Reputation: 1708
In Rails, I have a date saved in an instance variable. I need to grab the beginning of the decade before it. If @date.year= 1968
then I need to return 1960
. How would I do that?
Upvotes: 1
Views: 755
Reputation: 6123
You can do this several ways. As suggested, you can always use integer division which divides the number and truncates the remainder. So 1968/10
returns 196
and if you multiply it by 10
, it will give you 1960
. Or simply,
@date.year = @date.year/10 * 10
@date.year
=> 1960
I prefer the method of using modular arithmetic. If you do @date.year % 10
it will return the remainder if you divide by 10
which you can then subtract from the year like so:
@date.year = @date.year - (@date.year % 10)
@date.year
=> 1960
The reason I prefer the latter is because integer division truncating the remainder may not be some thing that is obvious to everyone looking at your code. However, modular arithmetic works generally the same in all programming languages.
Keep in mind if you're trying to change the date, you need to use the appropriate method.

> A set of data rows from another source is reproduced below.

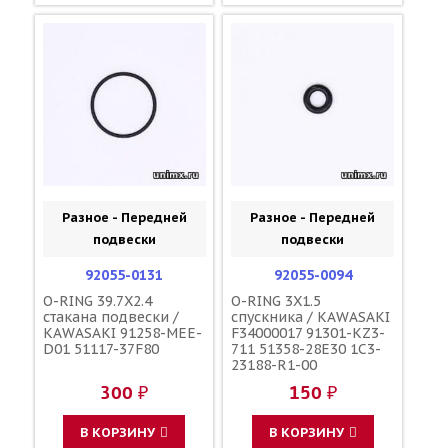
Разное - Передней
Разное - Передней
подвески
подвески
92055-0131
92055-0094
O-RING 39.7X2.4
O-RING 3X1.5
стакана подвески /
спускника / KAWASAKI
KAWASAKI 91258-MEE-
F34000017 91301-KZ3-
D01 51117-37F80
711 51358-28E30 1C3-
23188-R1-00
300 ₽
150 ₽
В КОРЗИНУ
В КОРЗИНУ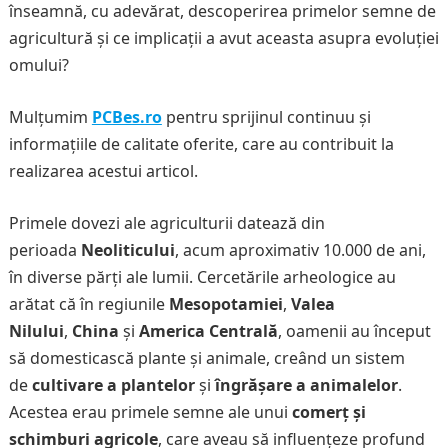
înseamnă, cu adevărat, descoperirea primelor semne de
agricultură și ce implicații a avut aceasta asupra evoluției
omului?
Mulțumim
PCBes.ro
pentru sprijinul continuu și
informațiile de calitate oferite, care au contribuit la
realizarea acestui articol.
Primele dovezi ale agriculturii datează din
perioada
Neoliticului
, acum aproximativ 10.000 de ani,
în diverse părți ale lumii. Cercetările arheologice au
arătat că în regiunile
Mesopotamiei
,
Valea
Nilului
,
China
și
America Centrală
, oamenii au început
să domesticască plante și animale, creând un sistem
de
cultivare a plantelor
și
îngrășare a animalelor
.
Acestea erau primele semne ale unui
comerț și
schimburi agricole
, care aveau să influențeze profund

@date.change(:year => 1960)
Upvotes: 7
Reputation: 2618
Do an integer division by 10, and then multiply by 10.
1.9.3-p286 :001 > 1855/10
=> 185
1.9.3-p286 :002 > 185 * 10
=> 1850
The reason why this works (in Ruby, and in C/C++, Python, and possibly many other languages), is that integer division will always truncate the remainder. This will not be the case if you are dividing by a floating point however.